Write out again, word for word, the lines below from the line that holds "the Elegant Vertical Braid" through the line that holds "Testing, Garbage Disposal, Sump", omitting pictures.

Records contained in a dataset:

=====

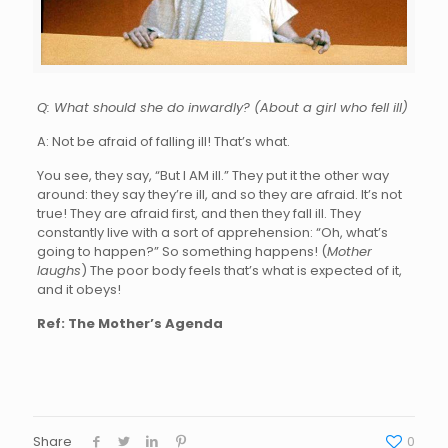
Q: What should she do inwardly? (About a girl who fell ill)
A: Not be afraid of falling ill! That’s what.
You see, they say, “But I AM ill.” They put it the other way
around: they say they’re ill, and so they are afraid. It’s not
true! They are afraid first, and then they fall ill. They
constantly live with a sort of apprehension: “Oh, what’s
going to happen?” So something happens! (
Mother
laughs
) The poor body feels that’s what is expected of it,
and it obeys!
Ref: The Mother’s Agenda
Share
0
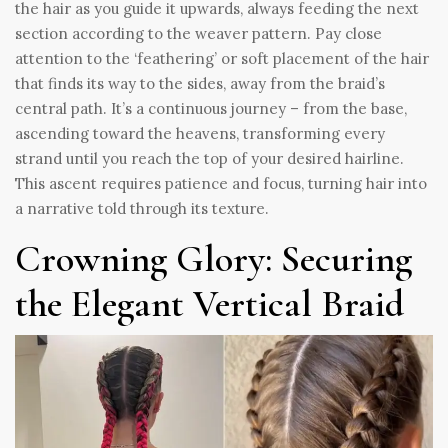
the hair as you guide it upwards, always feeding the next
section according to the weaver pattern. Pay close
attention to the ‘feathering’ or soft placement of the hair
that finds its way to the sides, away from the braid’s
central path. It’s a continuous journey – from the base,
ascending toward the heavens, transforming every
strand until you reach the top of your desired hairline.
This ascent requires patience and focus, turning hair into
a narrative told through its texture.
Crowning Glory: Securing
the Elegant Vertical Braid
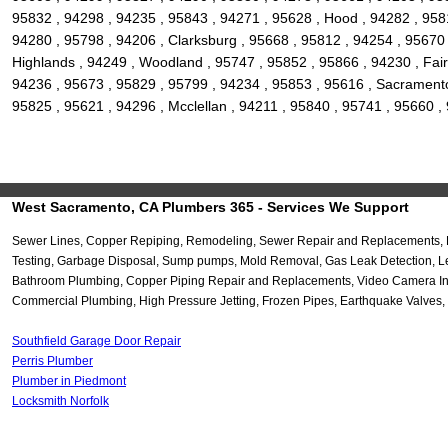
95832 , 94298 , 94235 , 95843 , 94271 , 95628 , Hood , 94282 , 9581
94280 , 95798 , 94206 , Clarksburg , 95668 , 95812 , 94254 , 95670 
Highlands , 94249 , Woodland , 95747 , 95852 , 95866 , 94230 , Fair
94236 , 95673 , 95829 , 95799 , 94234 , 95853 , 95616 , Sacramento 
95825 , 95621 , 94296 , Mcclellan , 94211 , 95840 , 95741 , 95660 
West Sacramento, CA Plumbers 365 - Services We Support
Sewer Lines, Copper Repiping, Remodeling, Sewer Repair and Replacements, Re-
Testing, Garbage Disposal, Sump pumps, Mold Removal, Gas Leak Detection, Lea
Bathroom Plumbing, Copper Piping Repair and Replacements, Video Camera Inspec
Commercial Plumbing, High Pressure Jetting, Frozen Pipes, Earthquake Valves, 
Southfield Garage Door Repair
Perris Plumber
Plumber in Piedmont
Locksmith Norfolk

=====

- REPLY
the Elegant Vertical Braid
95832 , 94298 , 94235 , 95843 , 94271 , 95628 , Hood , 94282 , 9581
94280 , 95798 , 94206 , Clarksburg , 95668 , 95812 , 94254 , 95670 
Highlands , 94249 , Woodland , 95747 , 95852 , 95866 , 94230 , Fair
94236 , 95673 , 95829 , 95799 , 94234 , 95853 , 95616 , Sacramento 
95825 , 95621 , 94296 , Mcclellan , 94211 , 95840 , 95741 , 95660 
West Sacramento, CA Plumbers 365 - Services We Support
Sewer Lines, Copper Repiping, Remodeling, Sewer Repair and Replacements, Re-
Testing, Garbage Disposal, Sump pumps, Mold Removal, Gas Leak Detection, Lea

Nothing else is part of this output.